11. Timing of the Resumption of Cruise Ship Passenger Operations

One quarter of respondents agreed that it is not yet an appropriate time to resume cruise ship operations during the COVID-19 Pandemic. While CDC recognizes cruising will never be a zero-risk activity for spread of COVID-19, we have successfully worked with cruise ship operators to manage this risk and allow cruise ship operators to resume passenger operations in a way that mitigates the risk to crew members, passengers, port personnel, and communities.

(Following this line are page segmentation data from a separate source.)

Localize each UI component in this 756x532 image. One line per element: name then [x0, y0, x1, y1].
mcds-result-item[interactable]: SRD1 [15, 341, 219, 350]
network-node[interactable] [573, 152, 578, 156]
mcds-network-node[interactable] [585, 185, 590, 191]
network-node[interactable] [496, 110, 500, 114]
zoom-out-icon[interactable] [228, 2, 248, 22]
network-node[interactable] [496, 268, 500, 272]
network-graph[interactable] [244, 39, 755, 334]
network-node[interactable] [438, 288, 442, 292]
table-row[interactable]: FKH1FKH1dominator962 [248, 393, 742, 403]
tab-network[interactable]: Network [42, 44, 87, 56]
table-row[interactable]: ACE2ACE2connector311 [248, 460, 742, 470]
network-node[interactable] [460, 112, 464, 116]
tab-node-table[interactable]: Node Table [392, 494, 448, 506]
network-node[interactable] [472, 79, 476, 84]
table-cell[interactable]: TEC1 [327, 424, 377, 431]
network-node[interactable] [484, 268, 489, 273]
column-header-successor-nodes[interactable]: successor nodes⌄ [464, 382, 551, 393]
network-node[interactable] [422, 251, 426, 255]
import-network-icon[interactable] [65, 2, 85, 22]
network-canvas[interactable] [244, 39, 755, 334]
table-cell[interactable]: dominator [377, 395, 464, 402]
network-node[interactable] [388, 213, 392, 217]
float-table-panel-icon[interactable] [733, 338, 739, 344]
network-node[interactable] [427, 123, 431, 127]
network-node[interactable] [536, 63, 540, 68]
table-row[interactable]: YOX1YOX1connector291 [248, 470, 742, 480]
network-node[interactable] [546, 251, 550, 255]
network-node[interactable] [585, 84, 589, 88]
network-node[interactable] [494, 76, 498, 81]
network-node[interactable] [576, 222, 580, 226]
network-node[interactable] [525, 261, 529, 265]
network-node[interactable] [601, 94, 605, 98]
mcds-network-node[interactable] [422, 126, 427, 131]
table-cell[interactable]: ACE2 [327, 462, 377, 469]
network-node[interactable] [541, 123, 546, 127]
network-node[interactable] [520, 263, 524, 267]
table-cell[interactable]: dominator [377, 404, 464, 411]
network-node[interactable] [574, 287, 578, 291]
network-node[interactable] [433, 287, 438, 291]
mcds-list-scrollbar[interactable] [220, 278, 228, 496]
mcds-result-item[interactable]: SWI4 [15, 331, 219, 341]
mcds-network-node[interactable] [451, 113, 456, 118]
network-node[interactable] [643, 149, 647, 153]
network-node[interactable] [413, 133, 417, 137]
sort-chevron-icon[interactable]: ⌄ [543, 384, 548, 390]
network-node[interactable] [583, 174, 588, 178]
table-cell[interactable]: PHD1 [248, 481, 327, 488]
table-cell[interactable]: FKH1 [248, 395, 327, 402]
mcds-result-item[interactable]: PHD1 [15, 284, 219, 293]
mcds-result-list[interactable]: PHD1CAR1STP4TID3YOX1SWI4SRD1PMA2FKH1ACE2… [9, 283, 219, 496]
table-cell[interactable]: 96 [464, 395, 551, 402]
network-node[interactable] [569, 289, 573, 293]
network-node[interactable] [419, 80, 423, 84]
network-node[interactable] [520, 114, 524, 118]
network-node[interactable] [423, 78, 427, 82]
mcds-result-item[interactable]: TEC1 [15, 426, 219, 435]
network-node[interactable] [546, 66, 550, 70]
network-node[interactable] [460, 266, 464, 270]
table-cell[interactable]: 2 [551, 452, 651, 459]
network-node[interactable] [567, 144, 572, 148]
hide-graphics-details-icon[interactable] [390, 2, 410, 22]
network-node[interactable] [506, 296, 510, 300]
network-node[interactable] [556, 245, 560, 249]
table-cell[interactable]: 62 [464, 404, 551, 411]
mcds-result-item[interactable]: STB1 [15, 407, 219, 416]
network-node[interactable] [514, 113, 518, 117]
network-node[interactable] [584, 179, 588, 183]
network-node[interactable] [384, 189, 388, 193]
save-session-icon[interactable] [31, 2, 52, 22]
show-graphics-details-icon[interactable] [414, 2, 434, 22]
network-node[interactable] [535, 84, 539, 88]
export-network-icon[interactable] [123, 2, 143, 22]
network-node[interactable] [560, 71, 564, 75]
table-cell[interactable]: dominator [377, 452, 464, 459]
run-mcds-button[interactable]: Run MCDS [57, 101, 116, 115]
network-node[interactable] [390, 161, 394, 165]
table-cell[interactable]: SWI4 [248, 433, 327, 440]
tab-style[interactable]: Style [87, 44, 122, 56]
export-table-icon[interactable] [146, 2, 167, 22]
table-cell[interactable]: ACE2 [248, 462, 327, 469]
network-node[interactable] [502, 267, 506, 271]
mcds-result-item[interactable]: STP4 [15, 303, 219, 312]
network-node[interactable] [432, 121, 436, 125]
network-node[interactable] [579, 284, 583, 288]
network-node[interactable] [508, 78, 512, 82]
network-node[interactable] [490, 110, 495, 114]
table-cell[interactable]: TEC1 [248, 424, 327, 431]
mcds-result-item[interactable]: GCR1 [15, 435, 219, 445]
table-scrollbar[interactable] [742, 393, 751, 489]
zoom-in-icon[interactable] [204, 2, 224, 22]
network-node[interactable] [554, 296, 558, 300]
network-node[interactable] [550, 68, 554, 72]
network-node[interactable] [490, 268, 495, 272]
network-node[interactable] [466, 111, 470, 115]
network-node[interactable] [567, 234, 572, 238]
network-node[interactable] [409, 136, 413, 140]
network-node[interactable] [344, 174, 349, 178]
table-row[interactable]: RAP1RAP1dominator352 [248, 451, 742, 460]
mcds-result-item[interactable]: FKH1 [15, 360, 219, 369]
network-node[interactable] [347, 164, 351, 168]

Another respondent thought, following the expiration of the CSO, CDC should not impose any health and safety requirements on cruise ships. This respondent wished for the return of the pre-pandemic status quo on November 1, 2021. Since the issuance of the CSO, cruise lines, with CDC assistance, have resumed passenger operations and successfully developed and implemented health and safety protocols to manage COVID-19 that have averted overwhelming onboard medical facilities and burdening shoreside hospital resources. However, considering the continued spread of the Delta variant, emergence of other COVID-19 variants of concern, breakthrough cases among the fully vaccinated, and expected additional surges of cases and deaths, CDC has determined a temporary extension of the CSO is necessary for foreign-flagged cruise ships operating on international itineraries.